Global climate change adds to the challenges for the U.S. food and agricultural system. For most crops and livestock, the effects of climate change on U.S. agriculture will be increasingly negative as variable and extreme weather events, elevated temperatures, shifting rainfall patterns, prolonged dry periods, and other climate changes affect yields, with impacts varying depending on location and crop (Hatfield et al., 2014). In 2017, climate-related disasters in the United States included droughts, floods, freezes, wildfires, and hurricanes, which resulted in more than $5 billion in agricultural losses (NCEI, 2018). Climate stresses along with the recent emergence of new pests and diseases—such as citrus greening and new strains of viruses affecting swine and poultry—are imposing new demands on the nation’s scientific capacities.

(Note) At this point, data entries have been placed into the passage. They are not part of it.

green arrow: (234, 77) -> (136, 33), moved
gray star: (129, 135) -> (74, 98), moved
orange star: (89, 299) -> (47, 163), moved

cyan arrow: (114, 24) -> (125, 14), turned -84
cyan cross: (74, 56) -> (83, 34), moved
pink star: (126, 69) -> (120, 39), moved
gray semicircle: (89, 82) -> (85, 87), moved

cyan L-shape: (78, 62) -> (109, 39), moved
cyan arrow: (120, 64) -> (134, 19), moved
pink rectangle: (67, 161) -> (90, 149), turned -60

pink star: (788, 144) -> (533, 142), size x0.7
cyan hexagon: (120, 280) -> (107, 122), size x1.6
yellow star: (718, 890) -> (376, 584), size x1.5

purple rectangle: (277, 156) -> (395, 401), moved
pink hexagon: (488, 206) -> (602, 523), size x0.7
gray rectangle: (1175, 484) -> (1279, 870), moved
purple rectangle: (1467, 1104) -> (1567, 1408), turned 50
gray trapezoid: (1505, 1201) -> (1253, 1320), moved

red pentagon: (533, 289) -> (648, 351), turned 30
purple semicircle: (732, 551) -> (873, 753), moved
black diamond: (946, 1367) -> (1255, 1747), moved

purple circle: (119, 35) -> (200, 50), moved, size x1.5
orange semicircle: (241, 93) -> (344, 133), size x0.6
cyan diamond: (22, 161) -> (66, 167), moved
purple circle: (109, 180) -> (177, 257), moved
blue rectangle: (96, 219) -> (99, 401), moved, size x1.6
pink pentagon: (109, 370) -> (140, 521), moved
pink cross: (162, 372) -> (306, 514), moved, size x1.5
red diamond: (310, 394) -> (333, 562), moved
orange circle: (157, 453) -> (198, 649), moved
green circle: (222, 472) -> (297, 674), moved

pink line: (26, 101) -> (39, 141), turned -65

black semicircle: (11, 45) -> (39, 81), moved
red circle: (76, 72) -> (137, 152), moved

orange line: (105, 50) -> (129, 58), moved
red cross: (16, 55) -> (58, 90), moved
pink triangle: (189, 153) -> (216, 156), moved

2.5 Changing Consumer Needs
Domestically, consumer food preferences are changing. Consumers are more acutely aware of food choices impacting their health and the environment, and large retailers are responding by distinguishing their products in the marketplace and emphasizing values such as sustainability, animal welfare, and treatment of labor in their supply chains. There is a national
interest in creating market opportunities for producers to increase healthful, diverse, and affordable food choices. Consumer advocates in public health seek healthier food, citing the poor diets of Americans as one of the preventable causes of chronic disease that accounts for hundreds of billions of dollars in annual health care costs (CDC, 2017).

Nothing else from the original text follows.